>>

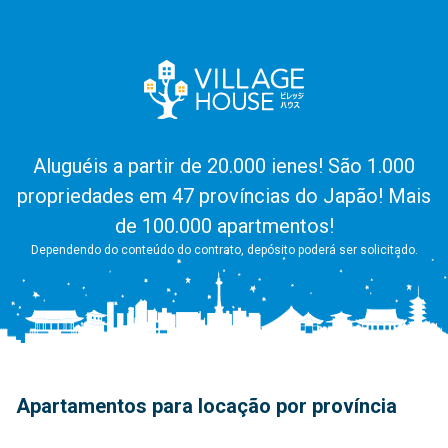
Aluguéis a partir de 20.000 ienes! São 1.000
propriedades em 47 províncias do Japão! Mais
de 100.000 apartmentos!
Dependendo do conteúdo do contrato, depósito poderá ser solicitado.
Apartamentos para locação por província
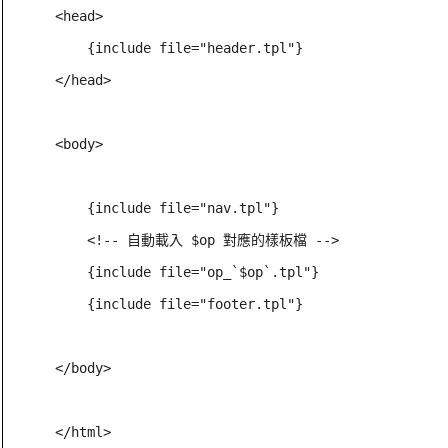
<head>

    {include file="header.tpl"}

</head>

<body>

    {include file="nav.tpl"}

    <!-- 自動載入 $op 對應的樣板檔 -->

    {include file="op_`$op`.tpl"}

    {include file="footer.tpl"}

</body>

</html>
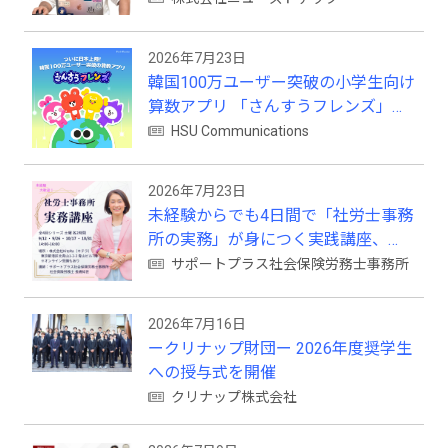
2026年7月23日
韓国100万ユーザー突破の小学生向け
算数アプリ 「さんすうフレンズ」、
ついに日本上陸!
HSU Communications
2026年7月23日
未経験からでも4日間で「社労士事務
所の実務」が身につく実践講座、
2026年9月開講
サポートプラス社会保険労務士事務所
2026年7月16日
ークリナップ財団ー 2026年度奨学生
への授与式を開催
クリナップ株式会社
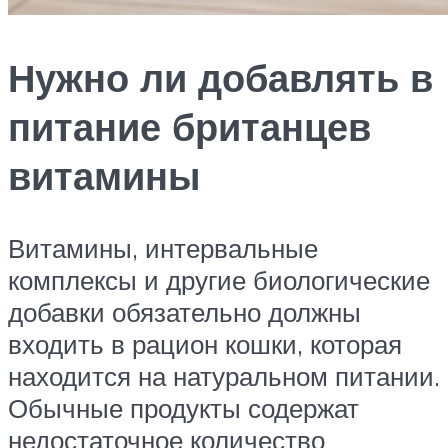
Нужно ли добавлять в
питание британцев
витамины
Витамины, интервальные
комплексы и другие биологические
добавки обязательно должны
входить в рацион кошки, которая
находится на натуральном питании.
Обычные продукты содержат
недостаточное количество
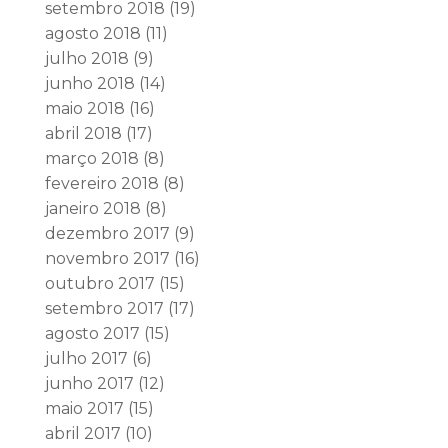
setembro 2018
(19)
agosto 2018
(11)
julho 2018
(9)
junho 2018
(14)
maio 2018
(16)
abril 2018
(17)
março 2018
(8)
fevereiro 2018
(8)
janeiro 2018
(8)
dezembro 2017
(9)
novembro 2017
(16)
outubro 2017
(15)
setembro 2017
(17)
agosto 2017
(15)
julho 2017
(6)
junho 2017
(12)
maio 2017
(15)
abril 2017
(10)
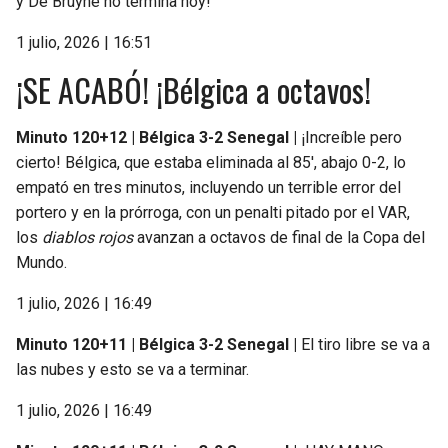
y De Bruyne no termina hoy!
BUCCANEERS
1 julio, 2026 | 16:51
¡SE ACABÓ! ¡Bélgica a octavos!
Minuto 120+12 | Bélgica 3-2 Senegal |
¡Increíble pero
cierto! Bélgica, que estaba eliminada al 85′, abajo 0-2, lo
empató en tres minutos, incluyendo un terrible error del
portero y en la prórroga, con un penalti pitado por el VAR,
los
diablos rojos
avanzan a octavos de final de la Copa del
Mundo.
1 julio, 2026 | 16:49
Minuto 120+11 | Bélgica 3-2 Senegal |
El tiro libre se va a
las nubes y esto se va a terminar.
1 julio, 2026 | 16:49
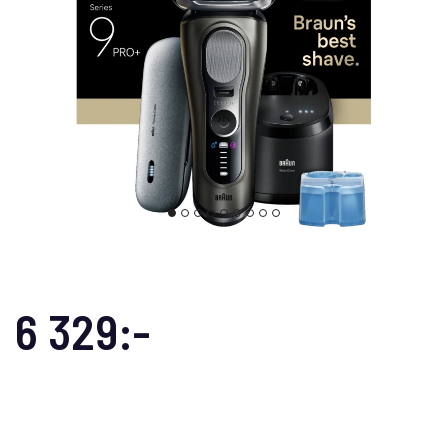
6 329:-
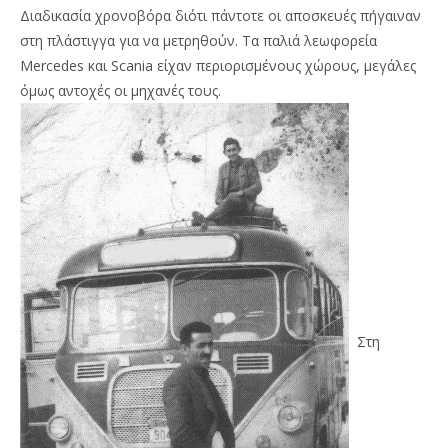
Διαδικασία χρονοβόρα διότι πάντοτε οι αποσκευές πήγαιναν
στη πλάστιγγα για να μετρηθούν. Τα παλιά λεωφορεία
Mercedes και Scania είχαν περιορισμένους χώρους, μεγάλες
όμως αντοχές οι μηχανές τους.
Στη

<<

#### [Problem]
Look through the entries and work out how many lines have the word "file" in them; reply with that number only.

#### [Task response]
4